*EXERCISE OBJECTIVE*
From the first line to the last, return the data exactly as written.

*EXERCISE MATERIAL*
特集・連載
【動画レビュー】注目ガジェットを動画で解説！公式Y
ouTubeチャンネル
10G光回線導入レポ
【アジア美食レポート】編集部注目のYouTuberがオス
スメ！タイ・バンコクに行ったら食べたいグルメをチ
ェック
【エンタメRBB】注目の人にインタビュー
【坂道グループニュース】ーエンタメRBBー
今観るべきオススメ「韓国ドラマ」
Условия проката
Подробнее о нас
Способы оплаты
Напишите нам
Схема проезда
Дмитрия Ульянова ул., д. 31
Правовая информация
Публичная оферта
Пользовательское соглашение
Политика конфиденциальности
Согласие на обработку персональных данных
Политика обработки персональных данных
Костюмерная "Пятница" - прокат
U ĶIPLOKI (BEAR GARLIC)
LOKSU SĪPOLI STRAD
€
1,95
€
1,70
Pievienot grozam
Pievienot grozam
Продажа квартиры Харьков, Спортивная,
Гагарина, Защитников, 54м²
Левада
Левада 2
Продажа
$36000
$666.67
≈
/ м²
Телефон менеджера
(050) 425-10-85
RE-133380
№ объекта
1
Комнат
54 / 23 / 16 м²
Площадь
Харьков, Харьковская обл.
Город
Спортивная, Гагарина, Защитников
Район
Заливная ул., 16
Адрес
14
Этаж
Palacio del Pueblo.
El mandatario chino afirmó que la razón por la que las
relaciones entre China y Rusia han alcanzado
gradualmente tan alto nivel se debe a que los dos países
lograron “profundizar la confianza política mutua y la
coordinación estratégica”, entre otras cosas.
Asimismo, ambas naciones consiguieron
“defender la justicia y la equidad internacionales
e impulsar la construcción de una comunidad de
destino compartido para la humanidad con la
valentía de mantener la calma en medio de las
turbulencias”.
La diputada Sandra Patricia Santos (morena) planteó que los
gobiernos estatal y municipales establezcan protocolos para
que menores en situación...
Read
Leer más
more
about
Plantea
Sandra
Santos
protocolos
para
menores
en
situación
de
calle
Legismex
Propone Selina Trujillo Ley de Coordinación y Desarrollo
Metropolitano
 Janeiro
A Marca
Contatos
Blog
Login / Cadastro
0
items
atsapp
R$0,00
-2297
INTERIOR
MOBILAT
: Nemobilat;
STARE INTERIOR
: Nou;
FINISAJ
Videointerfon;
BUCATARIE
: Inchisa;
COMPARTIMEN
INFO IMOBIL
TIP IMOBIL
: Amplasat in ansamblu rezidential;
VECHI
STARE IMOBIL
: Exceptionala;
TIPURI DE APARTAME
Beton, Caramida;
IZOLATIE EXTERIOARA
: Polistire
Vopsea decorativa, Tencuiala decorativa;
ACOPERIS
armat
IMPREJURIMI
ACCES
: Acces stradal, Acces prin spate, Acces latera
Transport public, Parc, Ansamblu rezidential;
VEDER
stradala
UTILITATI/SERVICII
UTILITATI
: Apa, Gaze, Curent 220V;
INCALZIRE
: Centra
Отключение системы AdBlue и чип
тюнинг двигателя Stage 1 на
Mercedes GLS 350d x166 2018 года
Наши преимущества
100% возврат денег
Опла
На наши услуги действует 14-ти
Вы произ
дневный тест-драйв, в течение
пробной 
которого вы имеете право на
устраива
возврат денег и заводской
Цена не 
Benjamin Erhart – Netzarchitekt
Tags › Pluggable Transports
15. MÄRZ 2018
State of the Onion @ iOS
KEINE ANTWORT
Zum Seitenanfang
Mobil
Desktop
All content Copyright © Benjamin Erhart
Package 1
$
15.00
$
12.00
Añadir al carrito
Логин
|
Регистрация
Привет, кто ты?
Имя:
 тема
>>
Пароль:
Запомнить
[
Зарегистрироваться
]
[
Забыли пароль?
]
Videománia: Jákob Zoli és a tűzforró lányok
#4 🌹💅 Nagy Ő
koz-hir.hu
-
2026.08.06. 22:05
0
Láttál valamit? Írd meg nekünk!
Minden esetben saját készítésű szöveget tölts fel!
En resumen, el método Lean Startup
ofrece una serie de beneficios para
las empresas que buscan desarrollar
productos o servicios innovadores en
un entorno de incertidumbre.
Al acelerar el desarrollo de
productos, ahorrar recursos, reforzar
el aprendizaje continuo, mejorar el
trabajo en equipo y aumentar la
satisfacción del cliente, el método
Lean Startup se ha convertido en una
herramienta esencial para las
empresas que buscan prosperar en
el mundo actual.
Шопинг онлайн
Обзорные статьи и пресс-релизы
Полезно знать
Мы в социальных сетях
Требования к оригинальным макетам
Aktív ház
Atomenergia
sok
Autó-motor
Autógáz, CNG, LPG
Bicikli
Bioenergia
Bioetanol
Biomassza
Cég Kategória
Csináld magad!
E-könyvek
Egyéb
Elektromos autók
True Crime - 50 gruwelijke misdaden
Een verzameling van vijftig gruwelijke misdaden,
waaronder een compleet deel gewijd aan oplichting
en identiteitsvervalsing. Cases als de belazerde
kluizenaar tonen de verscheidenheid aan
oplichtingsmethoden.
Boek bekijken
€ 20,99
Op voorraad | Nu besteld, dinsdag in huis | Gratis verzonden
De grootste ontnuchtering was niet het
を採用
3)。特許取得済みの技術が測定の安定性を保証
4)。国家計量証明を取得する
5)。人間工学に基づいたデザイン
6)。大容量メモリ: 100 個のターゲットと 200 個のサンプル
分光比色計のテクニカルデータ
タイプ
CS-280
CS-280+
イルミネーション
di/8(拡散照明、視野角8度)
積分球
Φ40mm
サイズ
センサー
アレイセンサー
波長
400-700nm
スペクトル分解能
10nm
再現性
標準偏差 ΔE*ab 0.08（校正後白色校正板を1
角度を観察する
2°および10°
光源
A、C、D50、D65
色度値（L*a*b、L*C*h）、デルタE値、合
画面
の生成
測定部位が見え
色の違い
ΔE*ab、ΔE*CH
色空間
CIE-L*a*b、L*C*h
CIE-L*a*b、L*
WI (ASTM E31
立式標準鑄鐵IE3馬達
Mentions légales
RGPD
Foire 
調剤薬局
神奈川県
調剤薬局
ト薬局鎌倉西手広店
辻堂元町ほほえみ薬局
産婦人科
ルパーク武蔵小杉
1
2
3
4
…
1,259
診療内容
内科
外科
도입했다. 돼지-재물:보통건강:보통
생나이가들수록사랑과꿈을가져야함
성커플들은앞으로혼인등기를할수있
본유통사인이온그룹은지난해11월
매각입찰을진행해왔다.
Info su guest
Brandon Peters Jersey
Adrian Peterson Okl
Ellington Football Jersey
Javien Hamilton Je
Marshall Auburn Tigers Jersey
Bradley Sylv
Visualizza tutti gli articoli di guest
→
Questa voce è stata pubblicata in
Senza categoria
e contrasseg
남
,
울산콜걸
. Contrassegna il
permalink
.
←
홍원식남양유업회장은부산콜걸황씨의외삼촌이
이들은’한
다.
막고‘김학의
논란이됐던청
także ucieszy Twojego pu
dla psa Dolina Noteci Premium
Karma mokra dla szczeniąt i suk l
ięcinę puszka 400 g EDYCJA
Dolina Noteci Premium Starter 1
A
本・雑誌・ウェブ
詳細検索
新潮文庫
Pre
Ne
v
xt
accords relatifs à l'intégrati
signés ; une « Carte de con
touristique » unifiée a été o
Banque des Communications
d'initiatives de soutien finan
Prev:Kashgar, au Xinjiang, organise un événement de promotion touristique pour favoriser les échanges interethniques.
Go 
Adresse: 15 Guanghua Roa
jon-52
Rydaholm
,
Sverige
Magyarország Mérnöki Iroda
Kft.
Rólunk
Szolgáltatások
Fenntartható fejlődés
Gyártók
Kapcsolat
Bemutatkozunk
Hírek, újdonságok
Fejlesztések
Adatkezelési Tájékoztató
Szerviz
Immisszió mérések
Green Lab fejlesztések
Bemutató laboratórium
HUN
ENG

*SOLUTION TO THE EXERCISE*
特集・連載
【動画レビュー】注目ガジェットを動画で解説！公式Y
ouTubeチャンネル
10G光回線導入レポ
【アジア美食レポート】編集部注目のYouTuberがオス
スメ！タイ・バンコクに行ったら食べたいグルメをチ
ェック
【エンタメRBB】注目の人にインタビュー
【坂道グループニュース】ーエンタメRBBー
今観るべきオススメ「韓国ドラマ」
Условия проката
Подробнее о нас
Способы оплаты
Напишите нам
Схема проезда
Дмитрия Ульянова ул., д. 31
Правовая информация
Публичная оферта
Пользовательское соглашение
Политика конфиденциальности
Согласие на обработку персональных данных
Политика обработки персональных данных
Костюмерная "Пятница" - прокат
U ĶIPLOKI (BEAR GARLIC)
LOKSU SĪPOLI STRAD
€
1,95
€
1,70
Pievienot grozam
Pievienot grozam
Продажа квартиры Харьков, Спортивная,
Гагарина, Защитников, 54м²
Левада
Левада 2
Продажа
$36000
$666.67
≈
/ м²
Телефон менеджера
(050) 425-10-85
RE-133380
№ объекта
1
Комнат
54 / 23 / 16 м²
Площадь
Харьков, Харьковская обл.
Город
Спортивная, Гагарина, Защитников
Район
Заливная ул., 16
Адрес
14
Этаж
Palacio del Pueblo.
El mandatario chino afirmó que la razón por la que las
relaciones entre China y Rusia han alcanzado
gradualmente tan alto nivel se debe a que los dos países
lograron “profundizar la confianza política mutua y la
coordinación estratégica”, entre otras cosas.
Asimismo, ambas naciones consiguieron
“defender la justicia y la equidad internacionales
e impulsar la construcción de una comunidad de
destino compartido para la humanidad con la
valentía de mantener la calma en medio de las
turbulencias”.
La diputada Sandra Patricia Santos (morena) planteó que los
gobiernos estatal y municipales establezcan protocolos para
que menores en situación...
Read
Leer más
more
about
Plantea
Sandra
Santos
protocolos
para
menores
en
situación
de
calle
Legismex
Propone Selina Trujillo Ley de Coordinación y Desarrollo
Metropolitano
 Janeiro
A Marca
Contatos
Blog
Login / Cadastro
0
items
atsapp
R$0,00
-2297
INTERIOR
MOBILAT
: Nemobilat;
STARE INTERIOR
: Nou;
FINISAJ
Videointerfon;
BUCATARIE
: Inchisa;
COMPARTIMEN
INFO IMOBIL
TIP IMOBIL
: Amplasat in ansamblu rezidential;
VECHI
STARE IMOBIL
: Exceptionala;
TIPURI DE APARTAME
Beton, Caramida;
IZOLATIE EXTERIOARA
: Polistire
Vopsea decorativa, Tencuiala decorativa;
ACOPERIS
armat
IMPREJURIMI
ACCES
: Acces stradal, Acces prin spate, Acces latera
Transport public, Parc, Ansamblu rezidential;
VEDER
stradala
UTILITATI/SERVICII
UTILITATI
: Apa, Gaze, Curent 220V;
INCALZIRE
: Centra
Отключение системы AdBlue и чип
тюнинг двигателя Stage 1 на
Mercedes GLS 350d x166 2018 года
Наши преимущества
100% возврат денег
Опла
На наши услуги действует 14-ти
Вы произ
дневный тест-драйв, в течение
пробной 
которого вы имеете право на
устраива
возврат денег и заводской
Цена не 
Benjamin Erhart – Netzarchitekt
Tags › Pluggable Transports
15. MÄRZ 2018
State of the Onion @ iOS
KEINE ANTWORT
Zum Seitenanfang
Mobil
Desktop
All content Copyright © Benjamin Erhart
Package 1
$
15.00
$
12.00
Añadir al carrito
Логин
|
Регистрация
Привет, кто ты?
Имя:
 тема
>>
Пароль:
Запомнить
[
Зарегистрироваться
]
[
Забыли пароль?
]
Videománia: Jákob Zoli és a tűzforró lányok
#4 🌹💅 Nagy Ő
koz-hir.hu
-
2026.08.06. 22:05
0
Láttál valamit? Írd meg nekünk!
Minden esetben saját készítésű szöveget tölts fel!
En resumen, el método Lean Startup
ofrece una serie de beneficios para
las empresas que buscan desarrollar
productos o servicios innovadores en
un entorno de incertidumbre.
Al acelerar el desarrollo de
productos, ahorrar recursos, reforzar
el aprendizaje continuo, mejorar el
trabajo en equipo y aumentar la
satisfacción del cliente, el método
Lean Startup se ha convertido en una
herramienta esencial para las
empresas que buscan prosperar en
el mundo actual.
Шопинг онлайн
Обзорные статьи и пресс-релизы
Полезно знать
Мы в социальных сетях
Требования к оригинальным макетам
Aktív ház
Atomenergia
sok
Autó-motor
Autógáz, CNG, LPG
Bicikli
Bioenergia
Bioetanol
Biomassza
Cég Kategória
Csináld magad!
E-könyvek
Egyéb
Elektromos autók
True Crime - 50 gruwelijke misdaden
Een verzameling van vijftig gruwelijke misdaden,
waaronder een compleet deel gewijd aan oplichting
en identiteitsvervalsing. Cases als de belazerde
kluizenaar tonen de verscheidenheid aan
oplichtingsmethoden.
Boek bekijken
€ 20,99
Op voorraad | Nu besteld, dinsdag in huis | Gratis verzonden
De grootste ontnuchtering was niet het
を採用
3)。特許取得済みの技術が測定の安定性を保証
4)。国家計量証明を取得する
5)。人間工学に基づいたデザイン
6)。大容量メモリ: 100 個のターゲットと 200 個のサンプル
分光比色計のテクニカルデータ
タイプ
CS-280
CS-280+
イルミネーション
di/8(拡散照明、視野角8度)
積分球
Φ40mm
サイズ
センサー
アレイセンサー
波長
400-700nm
スペクトル分解能
10nm
再現性
標準偏差 ΔE*ab 0.08（校正後白色校正板を1
角度を観察する
2°および10°
光源
A、C、D50、D65
色度値（L*a*b、L*C*h）、デルタE値、合
画面
の生成
測定部位が見え
色の違い
ΔE*ab、ΔE*CH
色空間
CIE-L*a*b、L*C*h
CIE-L*a*b、L*
WI (ASTM E31
立式標準鑄鐵IE3馬達
Mentions légales
RGPD
Foire 
調剤薬局
神奈川県
調剤薬局
ト薬局鎌倉西手広店
辻堂元町ほほえみ薬局
産婦人科
ルパーク武蔵小杉
1
2
3
4
…
1,259
診療内容
内科
外科
도입했다. 돼지-재물:보통건강:보통
생나이가들수록사랑과꿈을가져야함
성커플들은앞으로혼인등기를할수있
본유통사인이온그룹은지난해11월
매각입찰을진행해왔다.
Info su guest
Brandon Peters Jersey
Adrian Peterson Okl
Ellington Football Jersey
Javien Hamilton Je
Marshall Auburn Tigers Jersey
Bradley Sylv
Visualizza tutti gli articoli di guest
→
Questa voce è stata pubblicata in
Senza categoria
e contrasseg
남
,
울산콜걸
. Contrassegna il
permalink
.
←
홍원식남양유업회장은부산콜걸황씨의외삼촌이
이들은’한
다.
막고‘김학의
논란이됐던청
także ucieszy Twojego pu
dla psa Dolina Noteci Premium
Karma mokra dla szczeniąt i suk l
ięcinę puszka 400 g EDYCJA
Dolina Noteci Premium Starter 1
A
本・雑誌・ウェブ
詳細検索
新潮文庫
Pre
Ne
v
xt
accords relatifs à l'intégrati
signés ; une « Carte de con
touristique » unifiée a été o
Banque des Communications
d'initiatives de soutien finan
Prev:Kashgar, au Xinjiang, organise un événement de promotion touristique pour favoriser les échanges interethniques.
Go 
Adresse: 15 Guanghua Roa
jon-52
Rydaholm
,
Sverige
Magyarország Mérnöki Iroda
Kft.
Rólunk
Szolgáltatások
Fenntartható fejlődés
Gyártók
Kapcsolat
Bemutatkozunk
Hírek, újdonságok
Fejlesztések
Adatkezelési Tájékoztató
Szerviz
Immisszió mérések
Green Lab fejlesztések
Bemutató laboratórium
HUN
ENG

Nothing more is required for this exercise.